Steve Bannon: Australia is on ‘frontlines’ of economic war with China

Australia is on the “frontlines” of an economic war with China, a “totalitarian mercantilist” regime that must be confronted, according to former Trump White House chief strategist Steve Bannon.

In a wide-ranging interview on ABC’s Four Corners, Bannon also said that the populist surge that swept Donald Trump to the US presidency and delivered the vote for Brexit in the UK was a “global revolution” that was coming to Australia.

But his main focus was China, which he accused of failing to play by the global rules of trade and diplomacy, and was instead seeking to economically colonise as much of the world as it could.

“This is not a trade war … Australia is at the frontlines of this. We’re in an economic war with China OK? Not a trade war,” Bannon said.
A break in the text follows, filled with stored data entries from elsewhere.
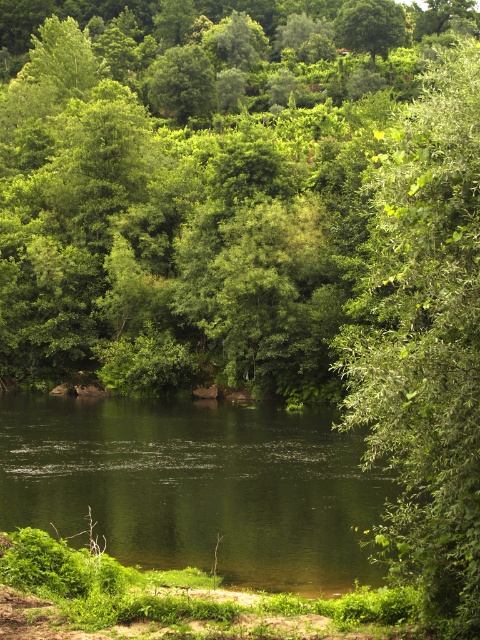 Question: Estimate the real-world distances between objects in this image. Which object is farther from the green leafy tree at center?

Choices:
 (A) green smooth water at center
 (B) green leafy tree at upper center

Answer: (A)

Question: Considering the real-world distances, which object is farthest from the green leafy tree at right?

Choices:
 (A) green leafy tree at center
 (B) green smooth water at center
 (C) green leafy tree at upper center

Answer: (C)

Question: Which object is closer to the camera taking this photo?

Choices:
 (A) green leafy tree at upper center
 (B) green leafy tree at center
 (C) green leafy tree at right

Answer: (C)

Question: Does green leafy tree at center have a greater width compared to green smooth water at center?

Choices:
 (A) yes
 (B) no

Answer: (A)

Question: From the image, what is the correct spatial relationship of green leafy tree at center in relation to green leafy tree at upper center?

Choices:
 (A) above
 (B) below

Answer: (B)

Question: Is green smooth water at center smaller than green leafy tree at right?

Choices:
 (A) yes
 (B) no

Answer: (A) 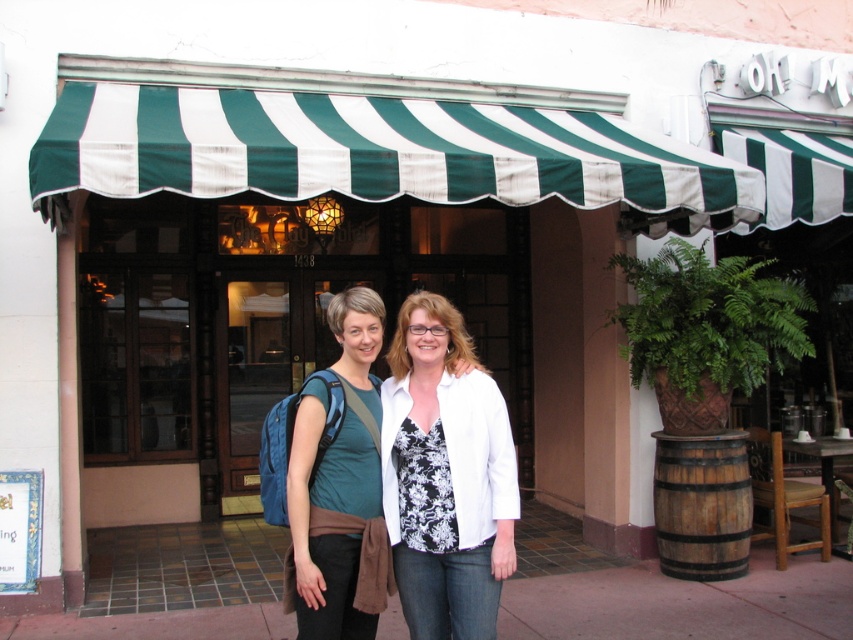 You are a photographer trying to capture a clear photo of the teal fabric shirt at center without the green striped awning at upper center blocking it. What should you do?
“China has been [in a] economic war with the west and they are a totalitarian mercantilist system.

“They always talk about the international rules-based order. The Chinese don’t play by any rules. They don’t have any internal rules. It’s a completely totalitarian regime.”

The former Breitbart media boss said China regarded the US – and its allies such as Australia – as tributary states, essentially vassal states that exist to serve and entrench the dominant power. He said the country was economically colonising parts of the globe, such as the Pacific and sub-Saharan Africa, “like the East India Company”.

Bannon’s interview with Four Corners took place before Malcolm Turnbull was removed as Australian prime minister by his own party. He said Turnbull had been too timid in standing up to Beijing.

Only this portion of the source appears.